Do many of the queries share a similar structure to the query you describe in
point 5?
Can you give an order of magnitude on the number of expected rows in t2 from
that query, also
maybe an estimate of overall size of the database tables involved in all the
queries.
Is the target system running embedded or client/server, derby should best
perform embedded,
though the number of rows being returned is pretty small so may not matter.

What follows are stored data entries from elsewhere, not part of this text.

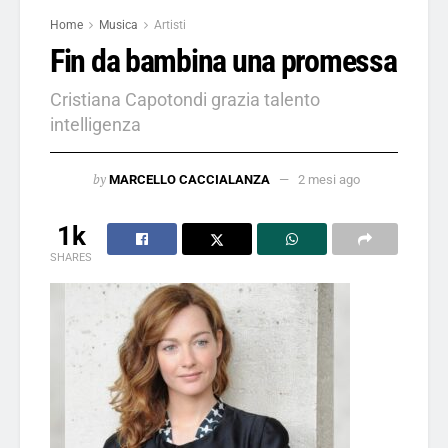
Home
Musica
Artisti
Fin da bambina una promessa
Cristiana Capotondi grazia talento
intelligenza
by
MARCELLO CACCIALANZA
2 mesi ago
1k
SHARES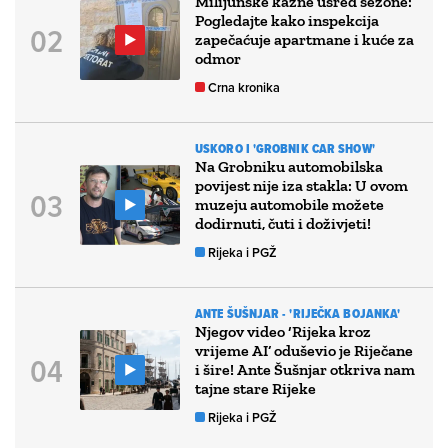
Milijunske kazne usred sezone:
Pogledajte kako inspekcija
zapečaćuje apartmane i kuće za
odmor
Crna kronika
USKORO I 'GROBNIK CAR SHOW'
Na Grobniku automobilska
povijest nije iza stakla: U ovom
muzeju automobile možete
dodirnuti, čuti i doživjeti!
Rijeka i PGŽ
ANTE ŠUŠNJAR - 'RIJEČKA BOJANKA'
Njegov video ‘Rijeka kroz
vrijeme AI’ oduševio je Riječane
i šire! Ante Šušnjar otkriva nam
tajne stare Rijeke
Rijeka i PGŽ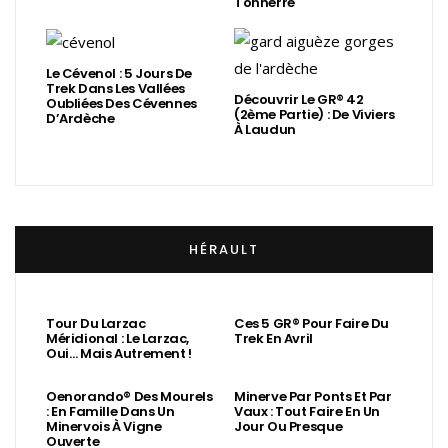
Tonnerre
Le Cévenol : 5 Jours De
Trek Dans Les Vallées
Découvrir Le GR® 42
Oubliées Des Cévennes
(2ème Partie) : De Viviers
D’Ardèche
À Laudun
HÉRAULT
Tour Du Larzac
Ces 5 GR® Pour Faire Du
Méridional : Le Larzac,
Trek En Avril
Oui… Mais Autrement !
Oenorando® Des Mourels
Minerve Par Ponts Et Par
: En Famille Dans Un
Vaux : Tout Faire En Un
Minervois À Vigne
Jour Ou Presque
Ouverte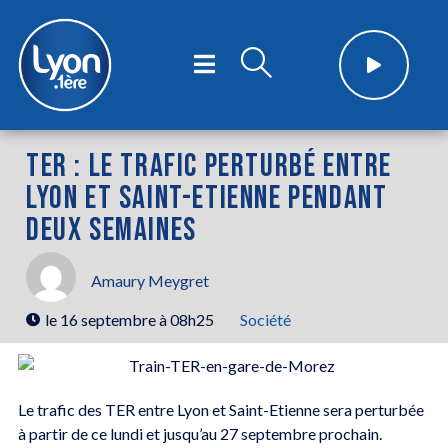
TER : LE TRAFIC PERTURBÉ ENTRE
LYON ET SAINT-ETIENNE PENDANT
DEUX SEMAINES
Amaury Meygret
le
16 septembre à 08h25
Société
Le trafic des TER entre Lyon et Saint-Etienne sera perturbée
à partir de ce lundi et jusqu’au 27 septembre prochain.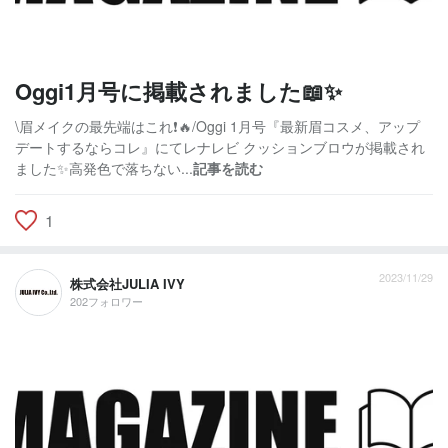
Oggi1月号に掲載されました📖✨
\眉メイクの最先端はこれ❗️🔥/Oggi 1月号『最新眉コスメ、アップ
デートするならコレ』にてレナレビ クッションブロウが掲載され
ました✨高発色で落ちない...
記事を読む
1
2023/11/29
株式会社JULIA IVY
202フォロワー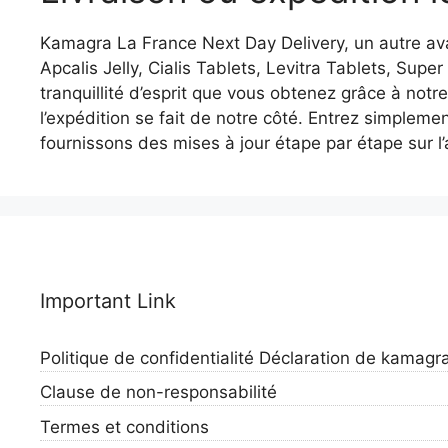
Kamagra La France Next Day Delivery, un autre a
Apcalis Jelly, Cialis Tablets, Levitra Tablets, Sup
tranquillité d’esprit que vous obtenez grâce à not
l’expédition se fait de notre côté. Entrez simplem
fournissons des mises à jour étape par étape sur 
Important Link
Politique de confidentialité Déclaration de kamag
Clause de non-responsabilité
Termes et conditions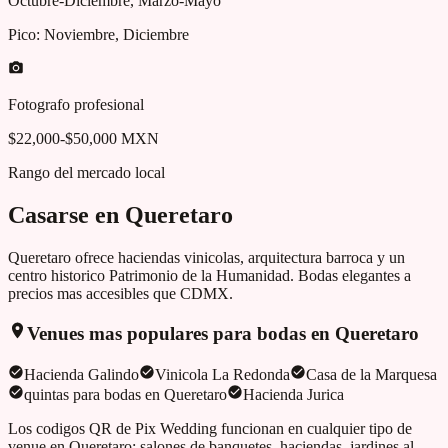
Octubre-Diciembre, Marzo-Mayo
Pico:
Noviembre, Diciembre
Fotografo profesional
$22,000-$50,000 MXN
Rango del mercado local
Casarse en
Queretaro
Queretaro ofrece haciendas vinicolas, arquitectura barroca y un
centro historico Patrimonio de la Humanidad. Bodas elegantes a
precios mas accesibles que CDMX.
Venues mas populares para bodas en
Queretaro
Hacienda Galindo
Vinicola La Redonda
Casa de la Marquesa
quintas para bodas en Queretaro
Hacienda Jurica
Los codigos QR de Pix Wedding funcionan en cualquier tipo de
venue en
Queretaro
: salones de banquetes, haciendas, jardines al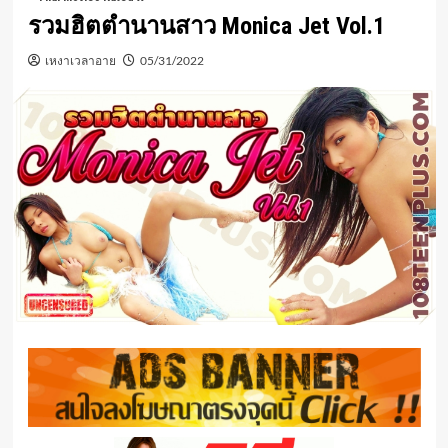
รวมฮิตตำนานสาว Monica Jet Vol.1
เหงาเวลาอาย
05/31/2022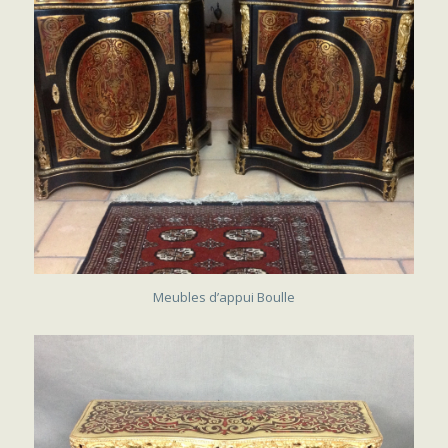
SOLD
Meubles d’appui Boulle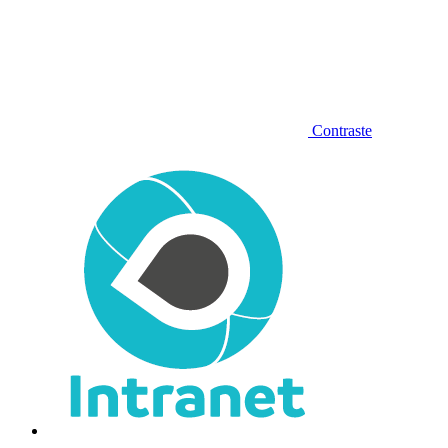
Contraste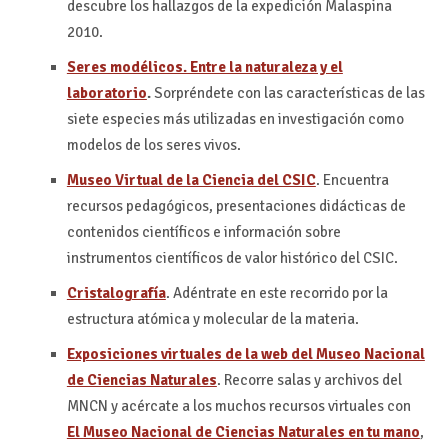
descubre los hallazgos de la expedición Malaspina
2010.
Seres modélicos. Entre la naturaleza y el
laboratorio
.
Sorpréndete con las características de las
siete especies más utilizadas en investigación como
modelos de los seres vivos.
Museo Virtual de la Ciencia del CSIC
. Encuentra
recursos pedagógicos, presentaciones didácticas de
contenidos científicos e información sobre
instrumentos científicos de valor histórico del CSIC.
Cristalografía
. Adéntrate en este recorrido por la
estructura atómica y molecular de la materia.
Exposiciones virtuales de la web del Museo Nacional
de Ciencias Naturales
. Recorre salas y archivos del
MNCN y acércate a los muchos recursos virtuales con
El Museo Nacional de Ciencias Naturales en tu mano
,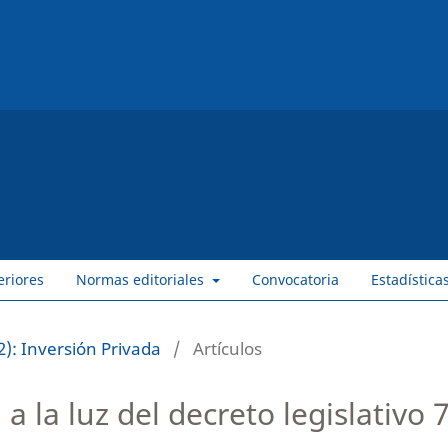
eriores
Normas editoriales
Convocatoria
Estadística
): Inversión Privada
/
Artículos
a la luz del decreto legislativo 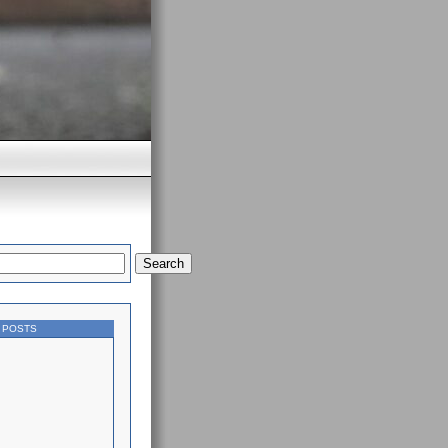
Search
 POSTS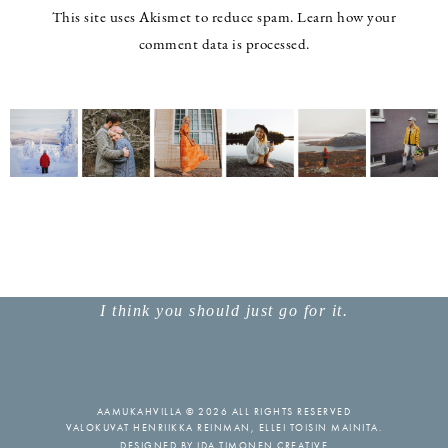
This site uses Akismet to reduce spam.
Learn how your
comment data is processed.
I think you should just go for it.
AAMUKAHVILLA © 2026 ALL RIGHTS RESERVED
VALOKUVAT HENRIIKKA REINMAN, ELLEI TOISIN MAINITA.
DESIGNED BY
IDA TIMONEN CREATIVE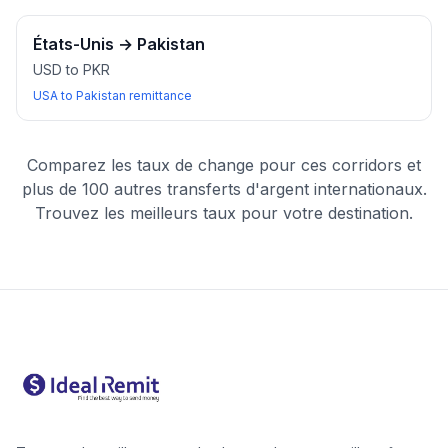
États-Unis
→
Pakistan
USD to PKR
USA to Pakistan remittance
Comparez les taux de change pour ces corridors et
plus de 100 autres transferts d'argent internationaux.
Trouvez les meilleurs taux pour votre destination.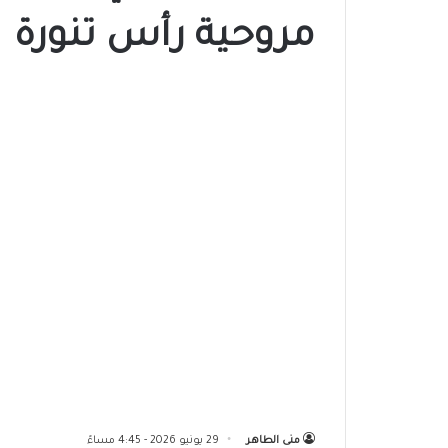
مروحية رأس تنورة
منى الطاهر
29 يونيو 2026 - 4:45 مساءً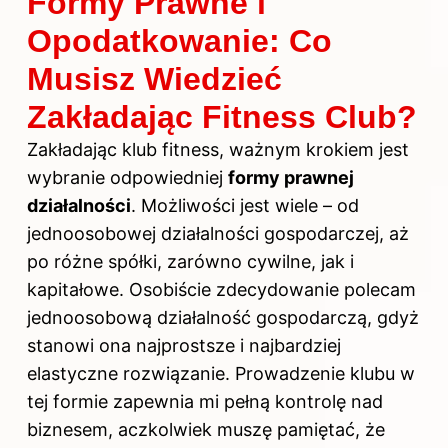
Formy Prawne i
Opodatkowanie: Co
Musisz Wiedzieć
Zakładając Fitness Club?
Zakładając klub fitness, ważnym krokiem jest
wybranie odpowiedniej
formy prawnej
działalności
. Możliwości jest wiele – od
jednoosobowej działalności gospodarczej, aż
po różne spółki, zarówno cywilne, jak i
kapitałowe. Osobiście zdecydowanie polecam
jednoosobową działalność gospodarczą, gdyż
stanowi ona najprostsze i najbardziej
elastyczne rozwiązanie. Prowadzenie klubu w
tej formie zapewnia mi pełną kontrolę nad
biznesem, aczkolwiek muszę pamiętać, że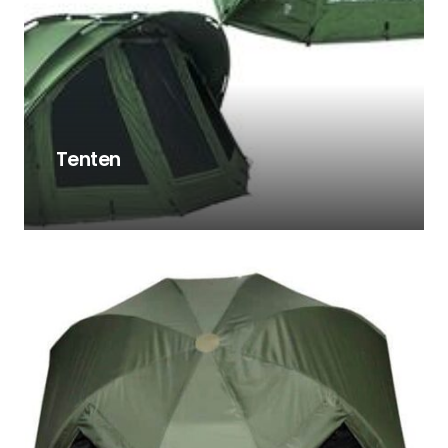
Tenten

Have you, or are you willing to look at query plans:
http://wiki.apache.org/db-derby/PerformanceDiagnosisTips
If you are able to post a query plan for that query I would be willing to look
at it to see
if derby is doing a scan or if the optimizer is using the expected
"multi-probe" join strategy.
Is it option to change the query? Derby does have 2 known issues when it comes
to queries
of this form:
1) derby compile time is often longer than other systems. priority was given to
optimizing execution
hoping that usual case was either prepared statement or internally cached
statement plans. I think logStatementText
or RUNTIMESTATISTICS can provide compile vs execution time in derby.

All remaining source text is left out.